As usual, I pulled into my driveway, but this time, I couldn’t make myself get out of the car. The car was still, but my mind was a wreck, like a totaled Fiat hit by a dump truck.
I kept asking myself questions I didn’t have answers to, but I couldn’t stop.
Not a single person came to mind that I could reach out to. I felt completely alone.
As I sat there, drowning in my own thoughts inside the car, something suddenly leaped onto the hood. It was that black cat—the one that always darted away from people. But this time, instead of running, he stayed. He sat right in front of the windshield, staring at me with these deep, knowing eyes, as if he could sense exactly what I was going through.

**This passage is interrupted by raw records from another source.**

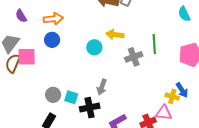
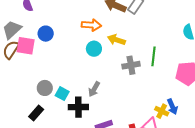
orange arrow: (53, 19) -> (91, 25), moved
blue circle: (52, 40) -> (46, 34), moved

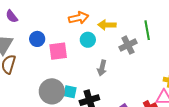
pink square: (26, 46) -> (58, 51), moved
gray circle: (45, 88) -> (52, 91), size x1.6
gray arrow: (94, 89) -> (102, 68), moved

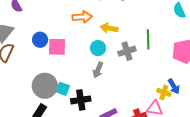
blue circle: (37, 39) -> (40, 40), moved
cyan circle: (88, 40) -> (98, 48), moved

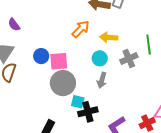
orange arrow: (82, 17) -> (81, 29), turned -36
gray circle: (45, 86) -> (63, 83), moved
cyan square: (63, 89) -> (78, 102), moved

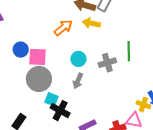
yellow arrow: (109, 37) -> (91, 23), moved
black cross: (88, 112) -> (60, 111), turned 36

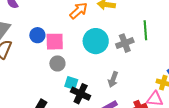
cyan circle: (78, 59) -> (96, 41), size x1.6
gray circle: (39, 79) -> (57, 63), size x0.6
gray arrow: (78, 81) -> (113, 79), moved

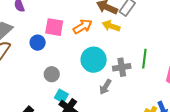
pink square: (55, 42) -> (54, 27), moved
gray arrow: (113, 79) -> (105, 87), moved

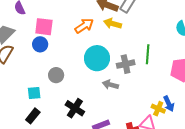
pink square: (54, 27) -> (44, 27), moved
gray arrow: (105, 87) -> (110, 85), turned 77
cyan square: (61, 96) -> (34, 93), moved, turned -32

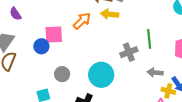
pink square: (44, 27) -> (54, 35), moved
cyan circle: (97, 58) -> (101, 75), moved
gray arrow: (110, 85) -> (155, 73), moved

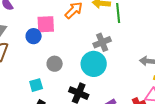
green line: (149, 39) -> (118, 13), moved
gray cross: (129, 52) -> (102, 42), moved

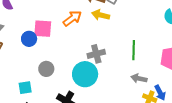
green line: (118, 13) -> (134, 50), moved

Normally, being seen when I’m feeling vulnerable is something that makes me anxious, but this time, it was different. There was something soothing about the way he looked at me. Instead of discomfort, I felt waves of calm wash over me, as though he was offering me a silent understanding. I even made a noise to try and scare him off, but he wouldn’t move. He just sat there, still as a shadow, like he was meant to be there with me. It’s funny, people say black cats bring bad luck. But that night, he was the only bit of luck I had. Now that I’ve moved to a new town, every time I pull into my driveway, I think about that cat and how he helped me through that moment.